Keywords: array leading element, nuclear desalination, feed preheating, FT-SW-380HR, membrane performance, membrane permeability, permeate flux, permeate salt rejection, seawater reverse osmosis, transport equations, feed flow rates, feed salt concentration
Seawater feed reverse osmosis preheating appraisal, Part I: leading element performance
This paper is concerned with the seawater reverse osmosis preheating process, and presents a parametric study of the process. The basic transport equations describing the leading element are exhibited and appraised. The leading element, which governs the whole system performance, is studied and analysed.
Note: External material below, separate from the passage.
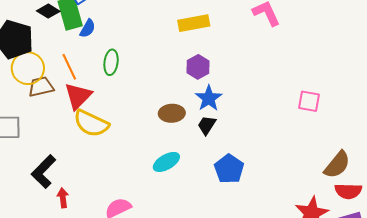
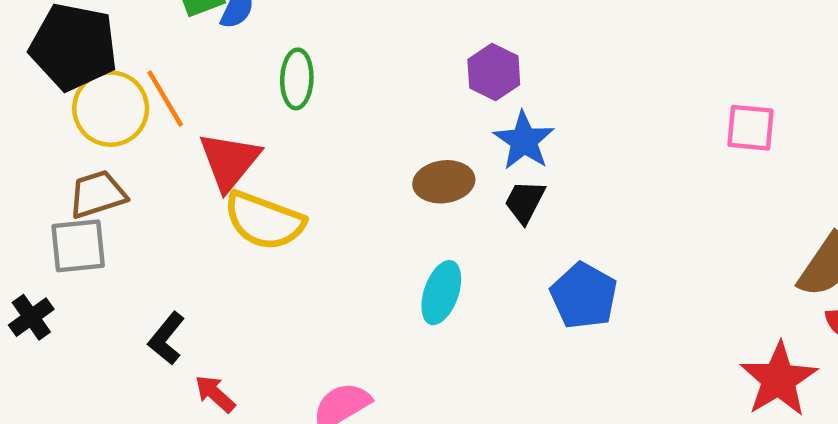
orange line: (69, 67) -> (165, 99), moved
brown trapezoid: (41, 87) -> (97, 194), moved
cyan ellipse: (166, 162) -> (441, 293), turned -36
black L-shape: (44, 172) -> (167, 338), size x0.7
red arrow: (63, 198) -> (215, 394), turned -36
The incorporated and investigated operating parameters are the feed pressure and the temperature for different feed salt concentrations. In addition, different feed flow rates, effects on permeate flux and permeator salt rejection, together with the permeator recovery, are studied. A seawater membrane of a well-known data, for instance FT30SW380HR, is used to perform the study. The membrane water permeability coefficient Kw is determined and correlated. Furthermore, the membrane salt permeability coefficient Ks from the manufacturer system analysis program (ROSA) is given and discussed. The transport governing equations are programmed in a way that facilitates the achievement of a realistic parametric study. The results showed that the permeate flux increases significantly as the feed pressure increases. Also, it increases significantly as the feed salt concentration decreases, and also as the feed temperature and pressure increase. Meanwhile, the permeator salt rejection increases significantly as the feed pressure increases, and decreases significantly as the feed temperature increases. The study of the leading element of the array showed that there are constraints that must be considered, such as maximum membrane flux, maximum applied feed pressure, maximum feed flow rate and maximum feed temperature. Therefore, to attain the maximum membrane flux, the applied feed pressure must be lowered when the feed temperature is increased. In the case where the feed temperature is increased from 18°C to 45°C, a pressure saving of between 7% and 26% is achieved, according to the feed salt concentration and feed flow rate.